Ségolène Royal dénonce un système capitaliste qui redresse la tête. Pourtant « la crise globale qui ébranle la planète disqualifie les donneurs de leçons, qui moquaient les mises en garde des altermondialistes et nous vantaient les charmes de l’Etat minimal, de l’abaissement des protections sociales, du productivisme prédateur et des prouesses des traders ». Elle dénonce un système qui conduit aux « émeutes de la faim, dans les rues de Bombay, de Dakar ou du Caire », un système dans lequel les salariés sont  « broyés par les mâchoires de fer du capitalisme financier ».

 

Pour mettre fin à ce système, Ségolène Royal ne se contente pas de dénoncer, elle propose  un projet alternatif à gauche, un projet socialiste autour de cinq grands axes :

            (1) Faire de  l’efficacité économique et de la justice sociale  un couple inséparable.

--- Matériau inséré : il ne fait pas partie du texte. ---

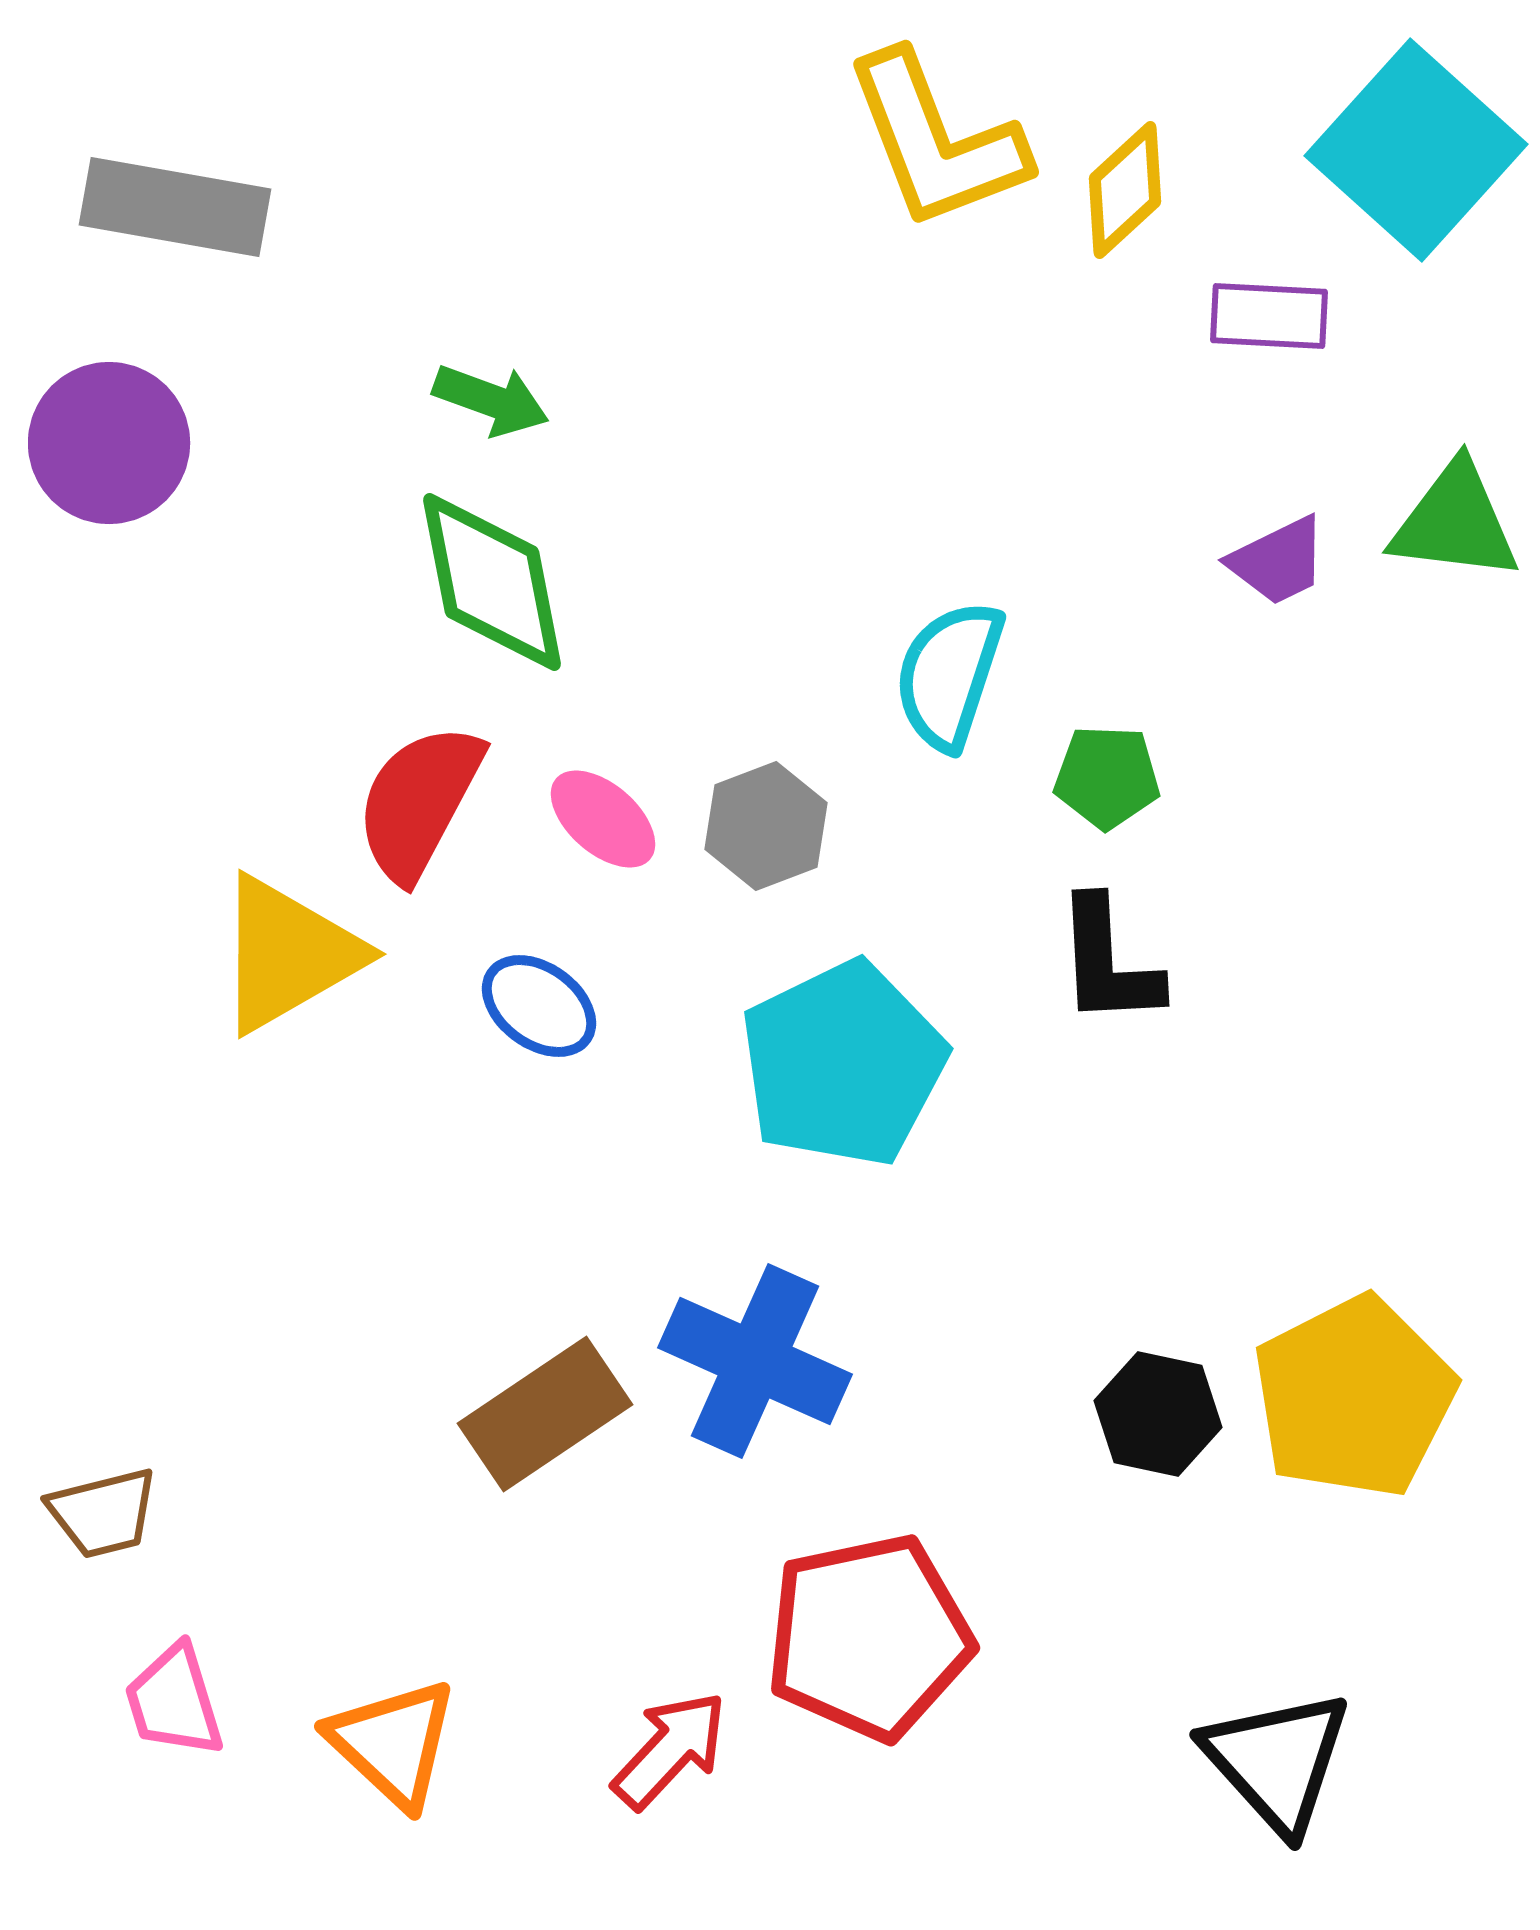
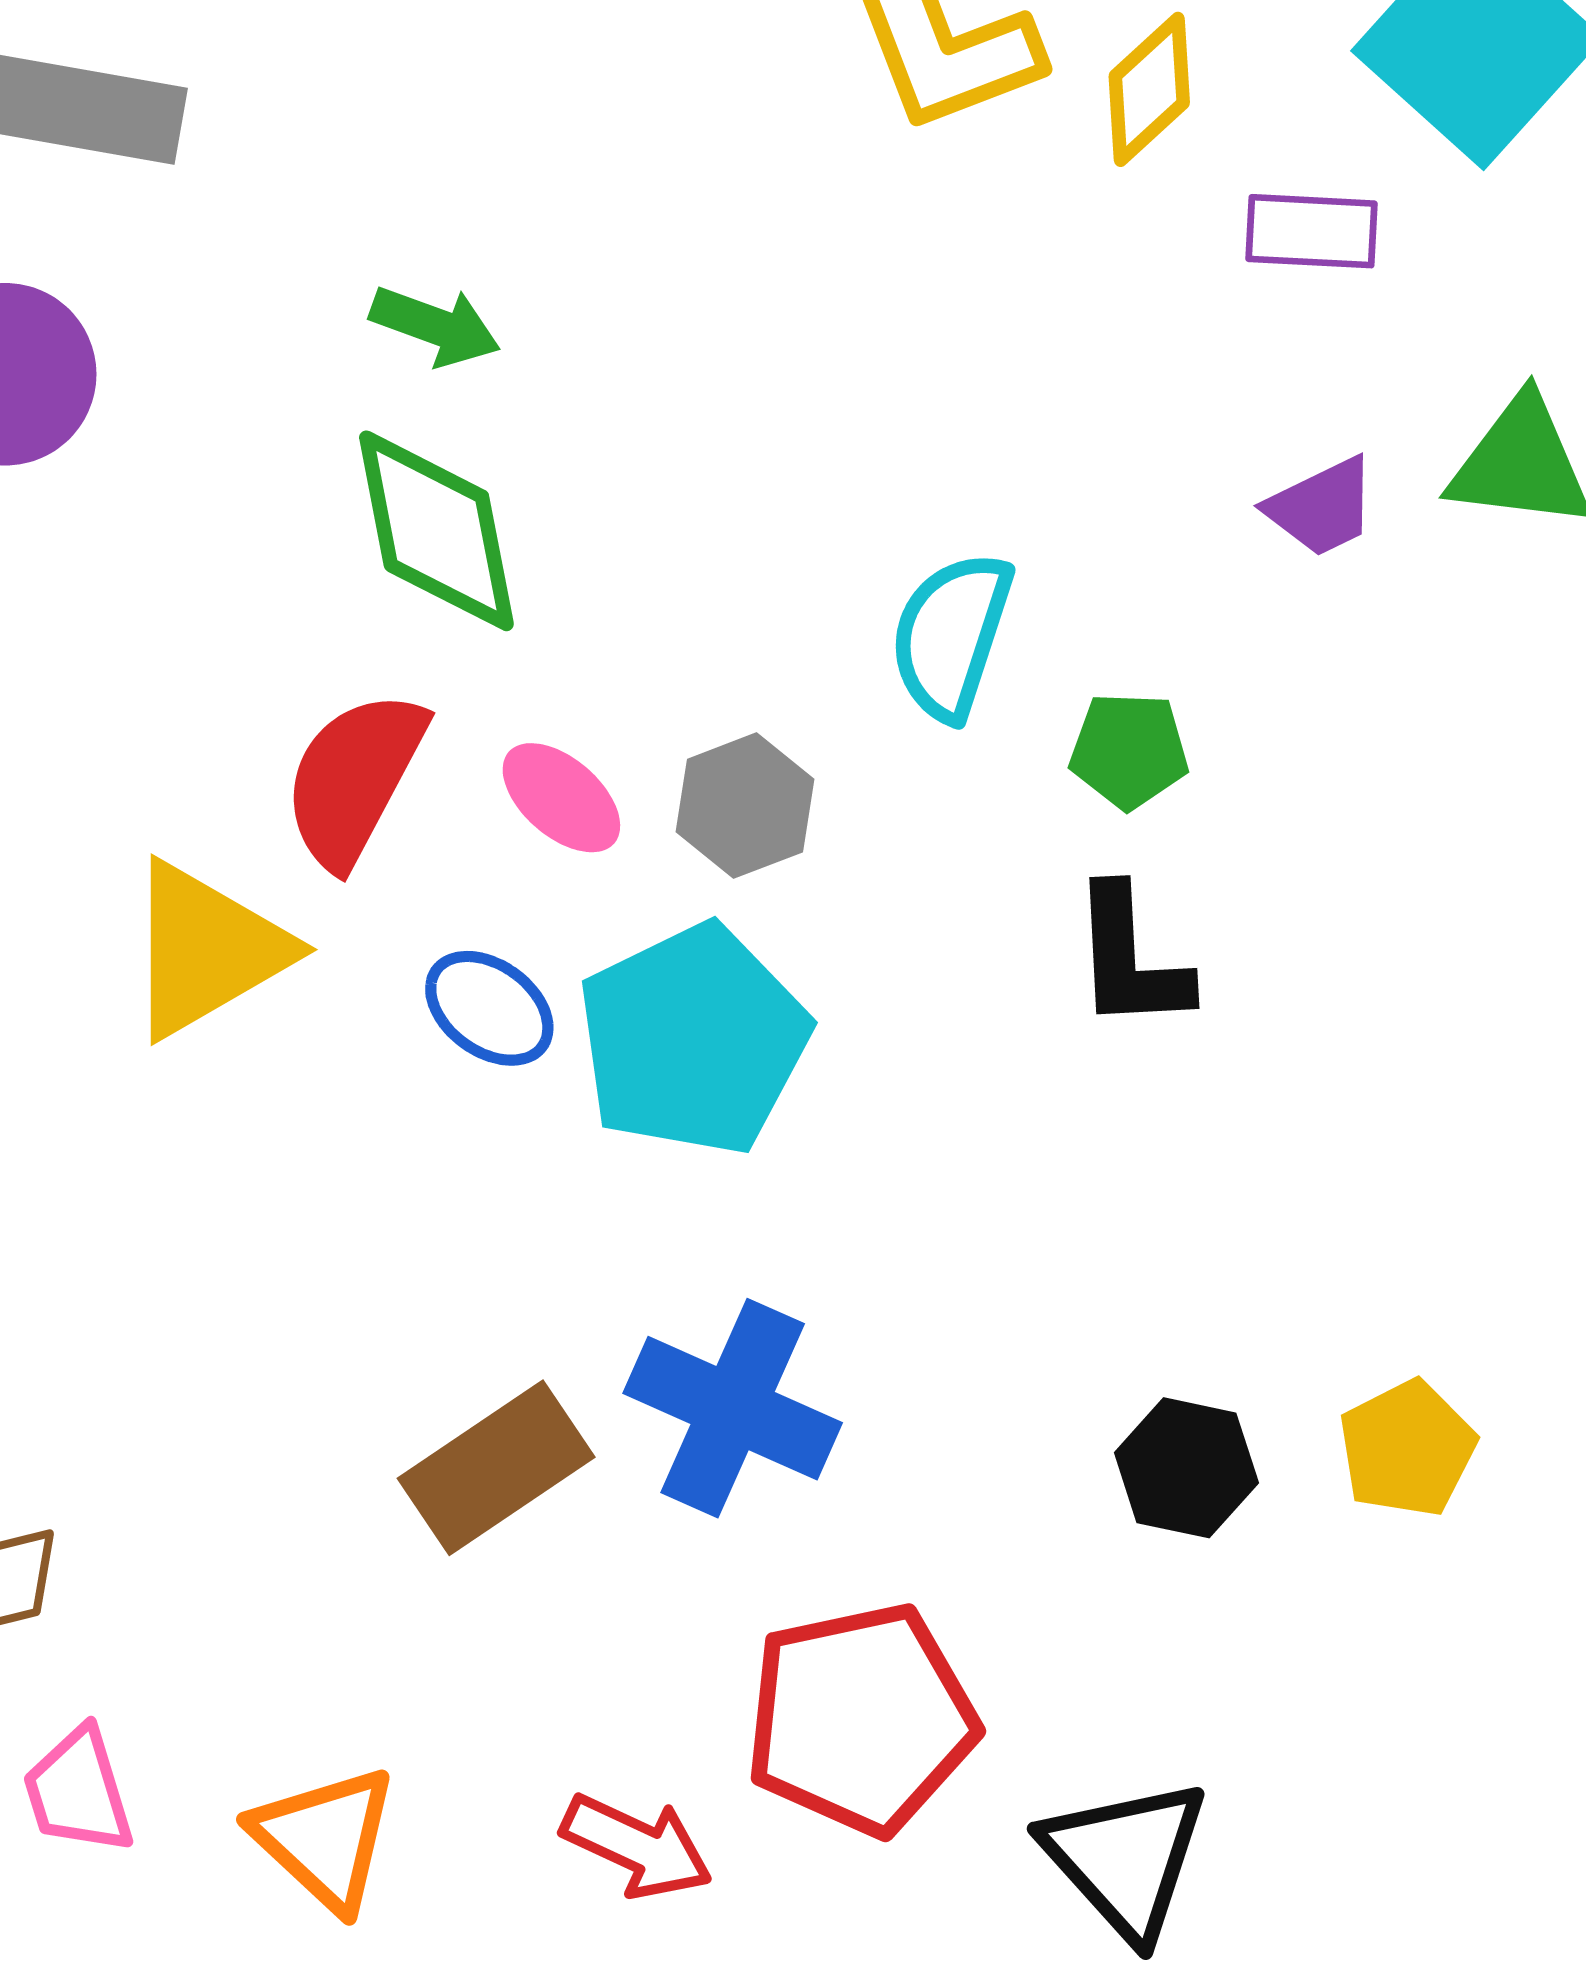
cyan pentagon: (843, 1064) -> (693, 1040), moved
yellow pentagon: (1354, 1397) -> (1407, 1449), size x0.6
red arrow: (670, 1750) -> (637, 1846), turned 72
black triangle: (1277, 1761) -> (1126, 1859), moved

            (2) Réhabiliter le rôle de l’Etat, un « Etat anticipateur, porteur d’une vision à long terme de l’intérêt général »

            (3) Accélérer  la croissance verte, « c’est le gisement d’emplois et de qualité de vie de demain »

            (4) Définir et protéger les biens publics mondiaux car « la privatisation effrénée des services publics et la marchandisation croissante de tous les domaines de l’existence n’ont eu nulle part les effets vertueux que promettaient leurs partisans ».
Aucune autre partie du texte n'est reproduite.